EAST LANSING, MI (WLNS) – It’s easy to get caught up in the current app fad, but how many of us can say that apps we have literally help us get through our everyday life?
Many people with disabilities do.
And an app created at MSU by a team of students could literally be a game changer for the visually impaired.
Imagine walking through life not able to see. The obstacles that come along with that are endless, but in today’s technical world there are some tools to make life a little easier, the latest one created at MSU.
An app developed by a team of students future software engineers one of them who is blind herself.
“It’s just very rewarding and fun to be able to give back to a community of people with disabilities such as myself,” said Jordyn Castor, app developer.
So what exactly have Jordyn Castor and her team done you ask?
They’ve created an app called the Intelligent Real-World Text Recognition app.
It’s app for Windows 10 that uses the camera on a mobile device to recognize text written on documents, business cards, signs, virtually anything.
The app then can read the text out loud, call or save a phone number, send an email or send addresses to a map.
It’s even designed to recognize Twitter hashtags.
The team developed the app as part of their final project as computer science students and recently put it out for the world to see at MSU’s engineering design day.
“Oh it’s amazing, we spend the full semester on this and this is also a great capper to my entire computer science experience at Michigan State which has been a really great one,” said Max Miller, app developer.
And according to Max Miller, one of the greatest lessons he’s learned is no matter how amazing the app’s ability to recognize and then act on text is, that means nothing if those who need it most can’t figure out how to use it.
“We want to make this available to everyone.”
“Accessibility of people with disabilities in applications is very important and when this functionality is implemented well, it can really be useful and a very impactful app in the lives of people with disabilities,” said Jordyn Castor.
Jordyn was much more than just the “tester” on the team. In fact she did much of the app coding herself.

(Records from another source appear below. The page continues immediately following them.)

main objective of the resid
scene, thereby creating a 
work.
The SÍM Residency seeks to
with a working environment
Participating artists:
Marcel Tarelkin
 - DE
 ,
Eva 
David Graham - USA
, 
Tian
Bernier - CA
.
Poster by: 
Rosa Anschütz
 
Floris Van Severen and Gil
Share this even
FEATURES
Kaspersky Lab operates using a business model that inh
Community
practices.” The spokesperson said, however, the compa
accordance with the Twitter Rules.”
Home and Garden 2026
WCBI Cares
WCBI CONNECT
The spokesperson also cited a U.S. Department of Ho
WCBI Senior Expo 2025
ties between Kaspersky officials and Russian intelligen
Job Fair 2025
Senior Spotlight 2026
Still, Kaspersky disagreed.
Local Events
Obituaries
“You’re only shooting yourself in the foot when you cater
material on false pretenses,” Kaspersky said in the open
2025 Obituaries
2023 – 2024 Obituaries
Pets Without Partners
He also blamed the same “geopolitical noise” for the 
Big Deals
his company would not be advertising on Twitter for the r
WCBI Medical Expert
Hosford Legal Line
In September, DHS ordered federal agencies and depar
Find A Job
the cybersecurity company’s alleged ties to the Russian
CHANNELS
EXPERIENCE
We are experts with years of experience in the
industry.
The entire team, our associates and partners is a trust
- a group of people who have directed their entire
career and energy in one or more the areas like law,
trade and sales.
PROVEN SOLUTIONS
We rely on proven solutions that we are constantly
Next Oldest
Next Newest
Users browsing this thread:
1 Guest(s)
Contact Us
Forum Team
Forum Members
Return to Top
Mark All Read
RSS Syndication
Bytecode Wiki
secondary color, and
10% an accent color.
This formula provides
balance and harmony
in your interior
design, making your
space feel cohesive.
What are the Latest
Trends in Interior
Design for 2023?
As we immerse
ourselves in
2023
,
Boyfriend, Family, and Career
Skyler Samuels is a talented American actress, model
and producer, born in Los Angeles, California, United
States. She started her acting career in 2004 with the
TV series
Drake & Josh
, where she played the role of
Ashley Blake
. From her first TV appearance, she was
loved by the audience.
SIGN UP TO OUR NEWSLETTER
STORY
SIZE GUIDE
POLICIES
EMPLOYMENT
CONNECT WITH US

But it was her personal perspective that fueled their mission to not only make the app function properly but to make it user-friendly as well.
“Being blind myself, I was able to test the application and truly see its impact in my life.”
Jordyn says she can’t imagine what a life changer this could be for students in the future, especially for kids still in grade school.
“When I was younger in the classroom teachers would just hand out a piece of paper or an assignment and I would have to bring it back to the teacher consultant for the visually impaired and have her transcribe it into brail. And so having an application like this where I could just position the camera and take a picture and be able to read and access the assignment along with my peers would have been incredible.”
And that’s just one example of how Jordyn and her team members see this app changing lives for the better.
She especially knows the possibilities and uses for this new tool are endless.
“I can’t wait to see what the future for this application holds.”